Conditions in the Australian housing market across the first three months of 2016 are in “stark contrast” to the corresponding period in 2015 according to one of the nation’s leading analysts.

Analysis by CoreLogic RP Data show house prices in Australia’s capital cities increased by just 0.2% over March and 1.6% over the first quarter of the year.

Tim Lawless, research head at CoreLogic RP Data, said the results for the quarter show Australia’s housing market has rebounded somewhat from its poor performance at the end of 2015; however it is still a far cry from the heady conditions seen in recent times.

“The March quarter rise in capital city dwelling values is in stark contrast to the first quarter of 2015, when values increased by 3%, which is almost double the current pace of quarterly growth,” Lawless said.

“However, compared with the final quarter of 2015, when capital city dwelling values were down 1.4%, the housing market has shown a modest rebound in growth which is well below the strong capital gains recorded over the first half of 2015,” he said.

Source: CoreLogic RP Data

According to CoreLogic’s figures, the annual rate of house price growth across Australian capital cities was just 6.4% in the year to March, the lowest rate of annual growth recorded at any time over the past 31 months.

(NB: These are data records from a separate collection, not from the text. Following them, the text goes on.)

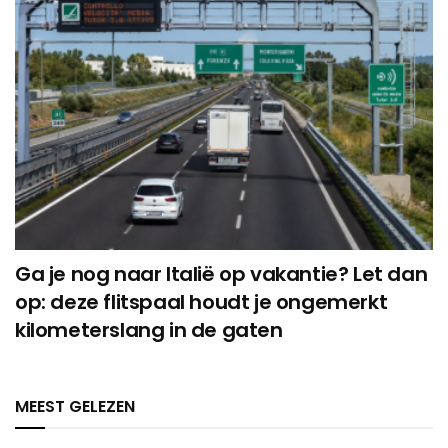
Ga je nog naar Italië op vakantie? Let dan
op: deze flitspaal houdt je ongemerkt
kilometerslang in de gaten
MEEST GELEZEN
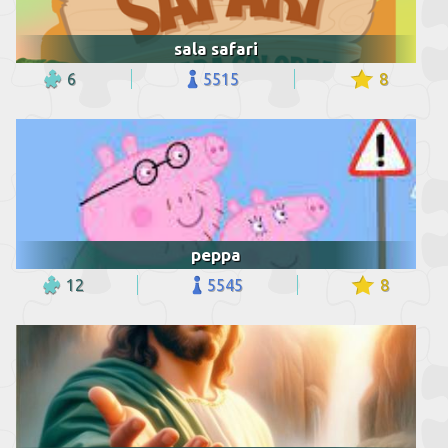
sala safari
6
5515
8
peppa
12
5545
8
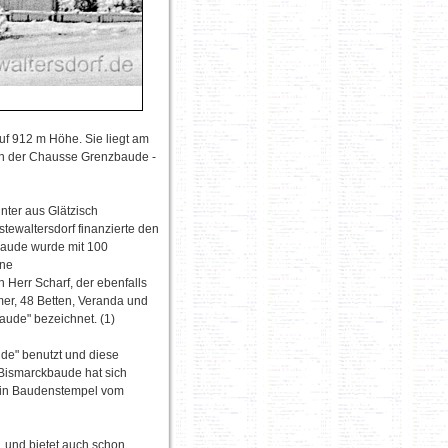
f 912 m Höhe. Sie liegt am
on der Chausse Grenzbaude -
nter aus Glätzisch
tewaltersdorf finanzierte den
 Baude wurde mit 100
ine
 Herr Scharf, der ebenfalls
mer, 48 Betten, Veranda und
aude" bezeichnet. (1)
de" benutzt und diese
Bismarckbaude hat sich
 ein Baudenstempel vom
 und bietet auch schon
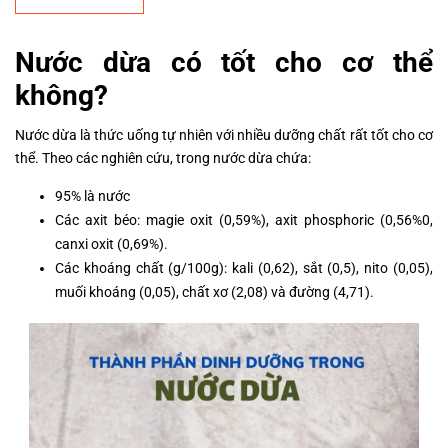
Nước dừa có tốt cho cơ thể
không?
Nước dừa là thức uống tự nhiên với nhiều dưỡng chất rất tốt cho cơ
thể. Theo các nghiên cứu, trong nước dừa chứa:
95% là nước
Các axit béo: magie oxit (0,59%), axit phosphoric (0,56%0,
canxi oxit (0,69%).
Các khoáng chất (g/100g): kali (0,62), sắt (0,5), nito (0,05),
muối khoáng (0,05), chất xơ (2,08) và đường (4,71).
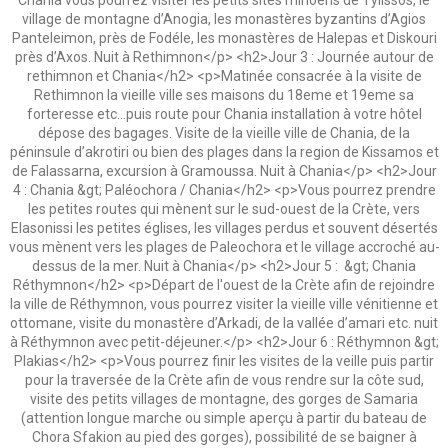
Chania vous pourrez visiter les petits sites minoens de Tylissos, le
village de montagne d’Anogia, les monastères byzantins d’Agios
Panteleimon, près de Fodéle, les monastères de Halepas et Diskouri
près d’Axos. Nuit à Rethimnon</p> <h2>Jour 3 : Journée autour de
rethimnon et Chania</h2> <p>Matinée consacrée à la visite de
Rethimnon la vieille ville ses maisons du 18eme et 19eme sa
forteresse etc...puis route pour Chania installation à votre hôtel
dépose des bagages. Visite de la vieille ville de Chania, de la
péninsule d’akrotiri ou bien des plages dans la region de Kissamos et
de Falassarna, excursion à Gramoussa. Nuit à Chania</p> <h2>Jour
4 : Chania &gt; Paléochora / Chania</h2> <p>Vous pourrez prendre
les petites routes qui mènent sur le sud-ouest de la Crète, vers
Elasonissi les petites églises, les villages perdus et souvent désertés
vous mènent vers les plages de Paleochora et le village accroché au-
dessus de la mer. Nuit à Chania</p> <h2>Jour 5 : &gt; Chania
Réthymnon</h2> <p>Départ de l'ouest de la Crète afin de rejoindre
la ville de Réthymnon, vous pourrez visiter la vieille ville vénitienne et
ottomane, visite du monastère d’Arkadi, de la vallée d’amari etc. nuit
à Réthymnon avec petit-déjeuner.</p> <h2>Jour 6 : Réthymnon &gt;
Plakias</h2> <p>Vous pourrez finir les visites de la veille puis partir
pour la traversée de la Crète afin de vous rendre sur la côte sud,
visite des petits villages de montagne, des gorges de Samaria
(attention longue marche ou simple aperçu à partir du bateau de
Chora Sfakion au pied des gorges), possibilité de se baigner à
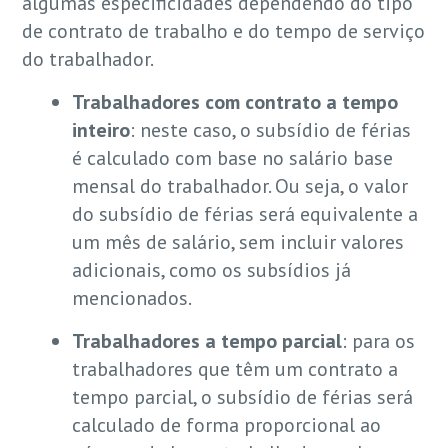
algumas especificidades dependendo do tipo
de contrato de trabalho e do tempo de serviço
do trabalhador.
Trabalhadores com contrato a tempo
inteiro
: neste caso, o subsídio de férias
é calculado com base no salário base
mensal do trabalhador. Ou seja, o valor
do subsídio de férias será equivalente a
um mês de salário, sem incluir valores
adicionais, como os subsídios já
mencionados.
Trabalhadores a tempo parcial
: para os
trabalhadores que têm um contrato a
tempo parcial, o subsídio de férias será
calculado de forma proporcional ao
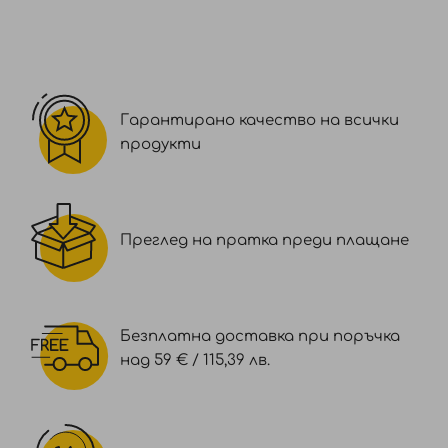
Гарантирано качество на всички
продукти
Преглед на пратка преди плащане
Безплатна доставка при поръчка
над 59 € / 115,39 лв.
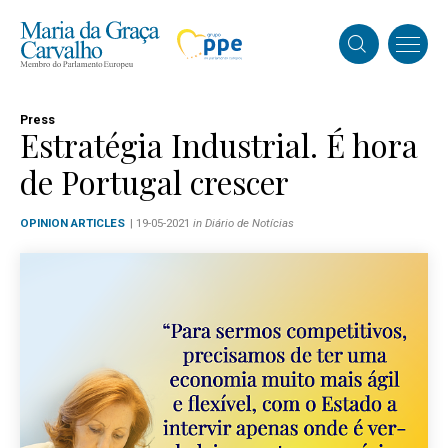
Press
Estratégia Industrial. É hora
de Portugal crescer
OPINION ARTICLES
| 19-05-2021
in Diário de Notícias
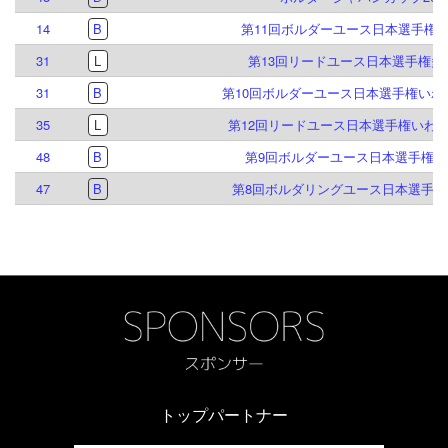
14
B
第11回ボルダーユース日本選手権
31
L
第13回リードユース日本選手権多
31
B
第10回ボルダーユース日本選手権いわ
35
L
第12回リードユース日本選手権いわ
48
B
第9回ボルダーユース日本選手権倉
47
B
第8回ボルダリングユース日本選手権
トップパートナー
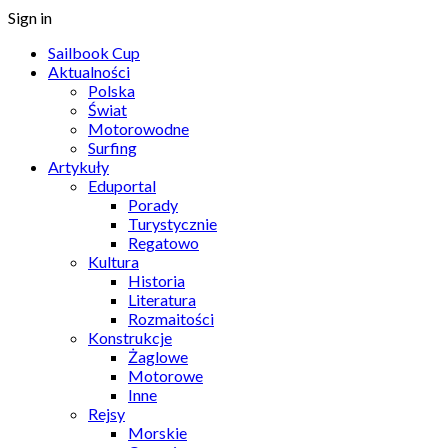
Sign in
Sailbook Cup
Aktualności
Polska
Świat
Motorowodne
Surfing
Artykuły
Eduportal
Porady
Turystycznie
Regatowo
Kultura
Historia
Literatura
Rozmaitości
Konstrukcje
Żaglowe
Motorowe
Inne
Rejsy
Morskie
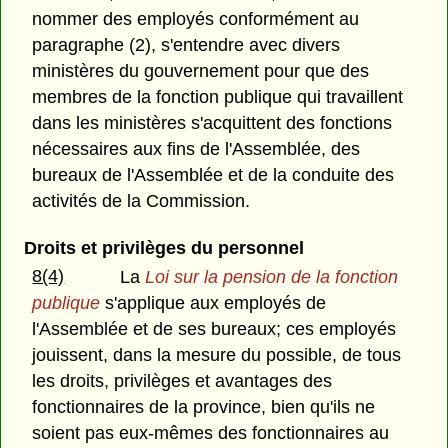
nommer des employés conformément au
paragraphe (2), s'entendre avec divers
ministères du gouvernement pour que des
membres de la fonction publique qui travaillent
dans les ministères s'acquittent des fonctions
nécessaires aux fins de l'Assemblée, des
bureaux de l'Assemblée et de la conduite des
activités de la Commission.
Droits et privilèges du personnel
8(4)
La
Loi sur la pension de la fonction
publique
s'applique aux employés de
l'Assemblée et de ses bureaux; ces employés
jouissent, dans la mesure du possible, de tous
les droits, privilèges et avantages des
fonctionnaires de la province, bien qu'ils ne
soient pas eux-mêmes des fonctionnaires au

Lawless said national house price growth has been on the decline since mid-2015.

“The annual pace of home value appreciation across Australia’s capital cities highlights the slowing growth trend,” he said

“The housing market has been losing momentum since July last year, when capital city dwelling values were increasing at the annual rate of 11.1%.”

Over the 12 months to March, no capital city has seen capital growth break the double-digit barriers, with Melbourne’s 9.8% the best seen in the last year.

Sydney is the next best, with capital growth recorded at 7.4% over the year, followed by Hobart’s 4.8% year-on-year growth.

Hobart was also the best performer in the March quarter, with prices increasing 6.5% in the three-month period.

The worst performers in the past year are Perth and Darwin, with the two markets recording price falls of 2% and 1.8% respectively.

During the March quarter Darwin actually experienced a rise in values, with Perth and Brisbane the only two markets to see values fall in the first three months of the year.


According to the March results, most capital cities continue to see the detached housing sector outperform the unit market. Over the past twelve months, house values rose by 6.6% compared with a 4.7% increase in unit values.

“The over performance by detached housing relative to units can most likely be attributed to the more efficient release of higher density housing supply together with an ongoing shortage of strategically located vacant land and new detached housing stock,” Lawless said.